February 1, 2022

Breast Cancer in Men: What You Need to Know

When thinking about breast cancer, one doesn’t typically think of men being diagnosed with it.  Although it is not nearly as common as it is in women, it something that undoubtedly deserves awareness. February 4th is World Cancer Day, and our team of surgeons would like to shed light on breast cancer in men and what you should be aware of.

Key Facts about Male Breast Cancer:

  • About 1% of all breast cancer diagnoses are in men.
  • There are around 2,650 cases of male breast cancer each year.
  • Approximately 1 in 830 men will get breast cancer in their lifetime.
  • The most common kind of breast cancer found in men is one of the same kinds that occurs in women:
    • Invasive ductal carcinoma

Risk Factors for Breast Cancer in Men:

  • Age
    • As men get older their risk for breast cancer increases.  Most men are diagnosed after 50 years old with an average age of 67.
  • Family history of breast cancer, especially in male relatives.
  • Genetic mutations to the BRCA1 and BRCA2 genes.
  • Having diseases that cause estrogen levels to rise in the body (Klinefelter syndrome and liver disease)
  • Obesity
  • Previous radiation therapy in the chest area

Common Symptoms of Breast Cancer in Men:

  • Lump in the breast or lymph nodes under the armpit
  • Nipple changes à color, rash, discharge, etc.
  • Reddening of breast skin
  • Pitted or dimpled breast skin

These symptoms can be associated with other conditions, so it is important to see your doctor with any breast symptoms or changes.

How is Breast Cancer Diagnosed in Men?

Most commonly, a man will discover one of the symptoms listed above and seek medical attention.  His doctor will then record your known risk factors along with a breast examination.  They will then do further tests such as a mammogram, ultrasound, or MRI.  If the images come back suspicious, a biopsy of the breast tissue will be taken to confirm the diagnosis.

How is Breast Cancer in Men Treated? 

Breast cancer is treated in the same ways as it is in women.  These options include surgery, chemotherapy, hormone therapy, and radiation therapy.  Your doctor will do tests to be able to find the best treatment option for your case.

Male breast cancer can be successfully treated with lumpectomy and radiation therapy which is also called breast conservation therapy.  13% of men with breast cancer undergo breast conversion therapy while the rest are mainly treated with a mastectomy.

There is a 1% to 2% chance of a male patient with breast cancer developing a new breast cancer in the opposite breast.  Because of this very small risk, it is not recommended that a preventative mastectomy is performed on the opposite breast.

Important Things to Note:

  • 8% of all male breast cancer patients carry a BRCA2 gene defect. It is important to undergo genetic testing because this information could be lifesaving, especially for female relatives.
  • 5% of men with breast cancer will develop a second type of cancer. The most common cancers associated with male breast cancer are prostate cancer, pancreatic cancer, stomach cancer, and colon cancer.  You should be screened as recommended by your doctor.

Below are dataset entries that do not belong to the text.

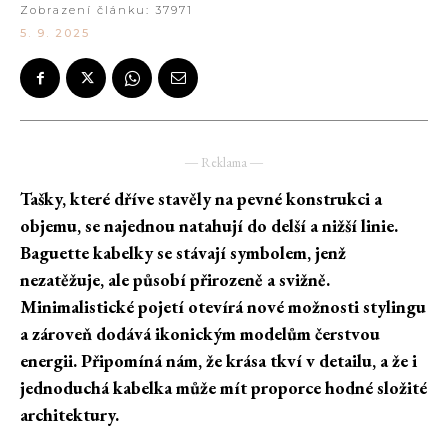
Zobrazení článku:
37971
5. 9. 2025
― Reklama ―
Tašky, které dříve stavěly na pevné konstrukci a
objemu, se najednou natahují do delší a nižší linie.
Baguette kabelky se stávají symbolem, jenž
nezatěžuje, ale působí přirozeně a svižně.
Minimalistické pojetí otevírá nové možnosti stylingu
a zároveň dodává ikonickým modelům čerstvou
energii. Připomíná nám, že krása tkví v detailu, a že i
jednoduchá kabelka může mít proporce hodné složité
architektury.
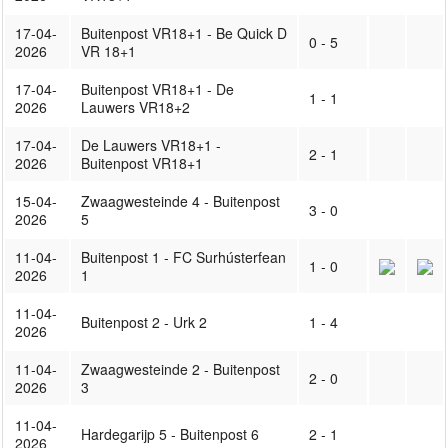
17-04-
Buitenpost VR18+1 - Be Quick D
0 - 5
2026
VR 18+1
17-04-
Buitenpost VR18+1 - De
1 - 1
2026
Lauwers VR18+2
17-04-
De Lauwers VR18+1 -
2 - 1
2026
Buitenpost VR18+1
15-04-
Zwaagwesteinde 4 - Buitenpost
3 - 0
2026
5
11-04-
Buitenpost 1 - FC Surhústerfean
1 - 0
2026
1
11-04-
Buitenpost 2 - Urk 2
1 - 4
2026
11-04-
Zwaagwesteinde 2 - Buitenpost
2 - 0
2026
3
11-04-
Hardegarijp 5 - Buitenpost 6
2 - 1
2026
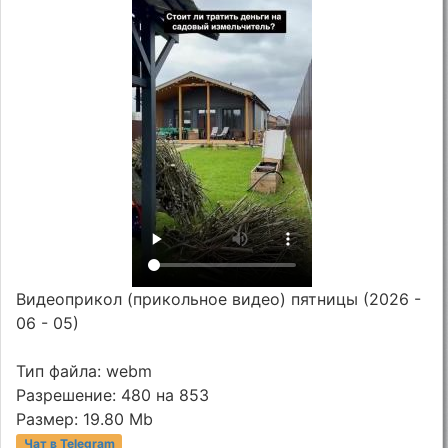
Видеоприкол (прикольное видео) пятницы (2026 -
06 - 05)
Тип файла: webm
Разрешение: 480 на 853
Размер: 19.80 Mb
Чат в Telegram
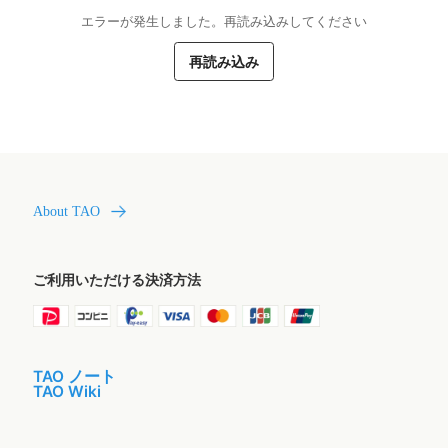
エラーが発生しました。再読み込みしてください
再読み込み
About TAO
ご利用いただける決済方法
TAO ノート
TAO Wiki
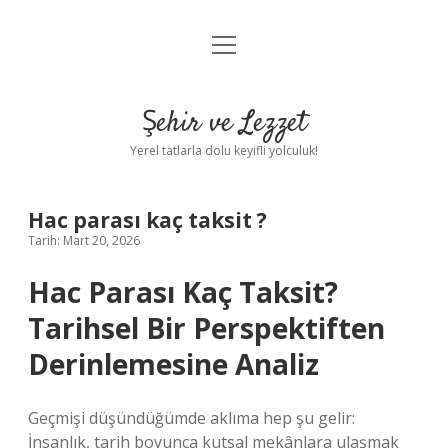
menüyü
Anasayfa
aç
Gizlilik Politikası
Şehir ve Lezzet
Yasal Uyarı
Yerel tatlarla dolu keyifli yolculuk!
Hakkımızda
Hac parası kaç taksit ?
Tarih: Mart 20, 2026
Hac Parası Kaç Taksit?
Tarihsel Bir Perspektiften
Derinlemesine Analiz
Geçmişi düşündüğümde aklıma hep şu gelir:
İnsanlık, tarih boyunca kutsal mekânlara ulaşmak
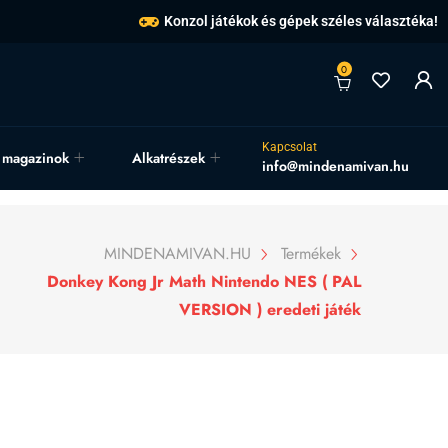
Konzol játékok és gépek széles választéka!
0
Kapcsolat
, magazinok
Alkatrészek
info@mindenamivan.hu
MINDENAMIVAN.HU
Termékek
Donkey Kong Jr Math Nintendo NES ( PAL
VERSION ) eredeti játék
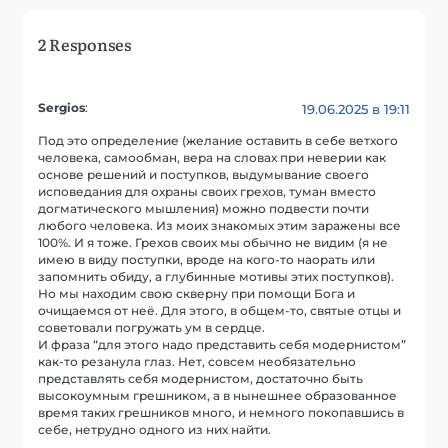
2 Responses
Sergios
:
19.06.2025 в 19:11
Под это определение (желание оставить в себе ветхого
человека, самообман, вера на словах при неверии как
основе решений и поступков, выдумывание своего
исповедания для охраны своих грехов, туман вместо
догматического мышления) можно подвести почти
любого человека. Из моих знакомых этим заражены все
100%. И я тоже. Грехов своих мы обычно не видим (я не
имею в виду поступки, вроде на кого-то наорать или
запомнить обиду, а глубинные мотивы этих поступков).
Но мы находим свою скверну при помощи Бога и
очищаемся от неё. Для этого, в общем-то, святые отцы и
советовали погружать ум в сердце.
И фраза “для этого надо представить себя модернистом”
как-то резанула глаз. Нет, совсем необязательно
представлять себя модернистом, достаточно быть
высокоумным грешником, а в нынешнее образованное
время таких грешников много, и немного покопавшись в
себе, нетрудно одного из них найти.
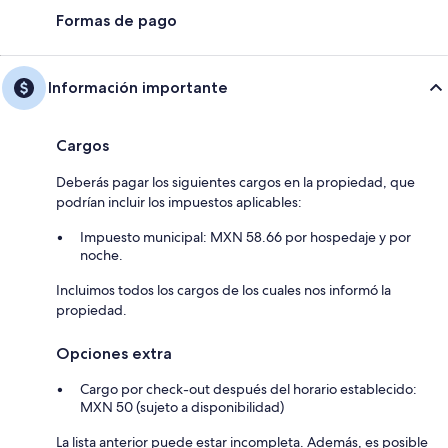
Formas de pago
Información importante
Cargos
Deberás pagar los siguientes cargos en la propiedad, que
podrían incluir los impuestos aplicables:
Impuesto municipal: MXN 58.66 por hospedaje y por
noche.
Incluimos todos los cargos de los cuales nos informó la
propiedad.
Opciones extra
Cargo por check-out después del horario establecido:
MXN 50 (sujeto a disponibilidad)
La lista anterior puede estar incompleta. Además, es posible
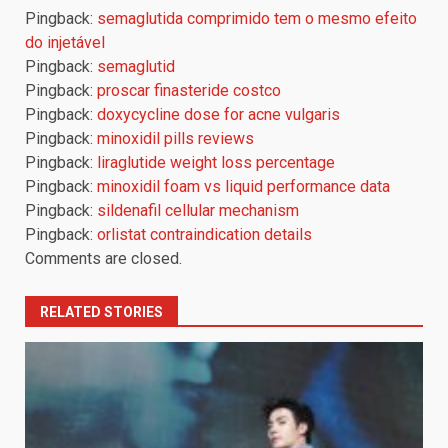
Pingback:
semaglutida comprimido tem o mesmo efeito
do injetável
Pingback:
semaglutid
Pingback:
proscar finasteride costco
Pingback:
doxycycline dose for acne vulgaris
Pingback:
minoxidil pills reviews
Pingback:
liraglutide weight loss percentage
Pingback:
minoxidil foam vs liquid performance data
Pingback:
sildenafil cellular mechanism
Pingback:
orlistat contraindication details
Comments are closed.
RELATED STORIES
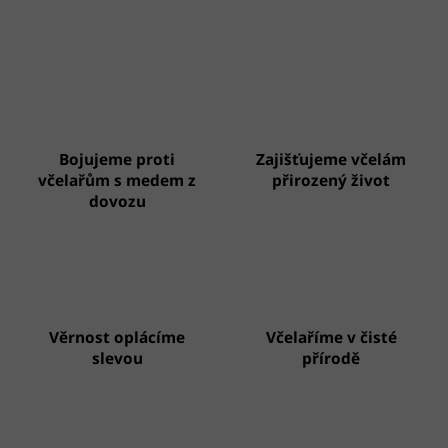
Bojujeme proti
Zajišťujeme včelám
včelařům s medem z
přirozený život
dovozu
Věrnost oplácíme
Včelaříme v čisté
slevou
přírodě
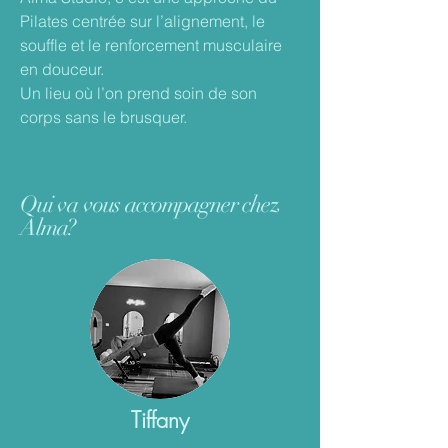
Pilates centrée sur l’alignement, le
souffle et le renforcement musculaire
en douceur.
Un lieu où l’on prend soin de son
corps sans le brusquer.
Qui va vous accompagner chez
Alma?
Tiffany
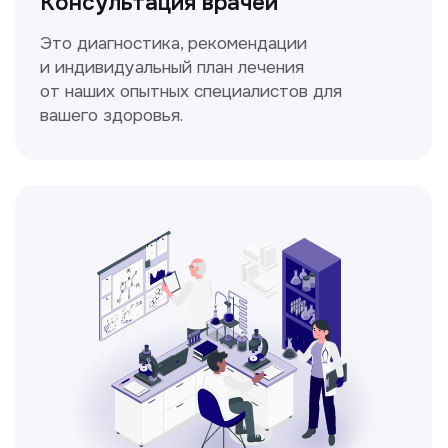
Спирометрия
Метод исследования функции внешнего
дыхания, включающий в себя измерение
объёмных и скоростных показателей
дыхания.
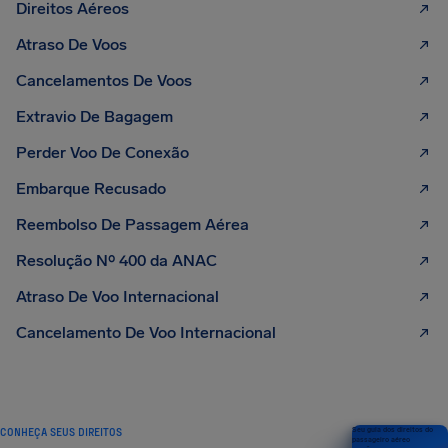
Direitos Aéreos
Atraso De Voos
Cancelamentos De Voos
Extravio De Bagagem
Perder Voo De Conexão
Embarque Recusado
Reembolso De Passagem Aérea
Resolução Nº 400 da ANAC
Atraso De Voo Internacional
Cancelamento De Voo Internacional
CONHEÇA SEUS DIREITOS
Seu guia dos direitos do
passageiro aéreo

Are Survival Rates Different for Men and Women?

When the stage and biology of the cancer are similar in both men and women, the survival rate is the same.  For both men and women, the earlier the breast cancer is detected and treated, the better the chances are of long-term survival.


“We are proud to offer personalized, up-to-date breast cancer treatment for both men and women close to home.” says Dr. Ann Chuang, breast surgeon at Premier Surgical Network.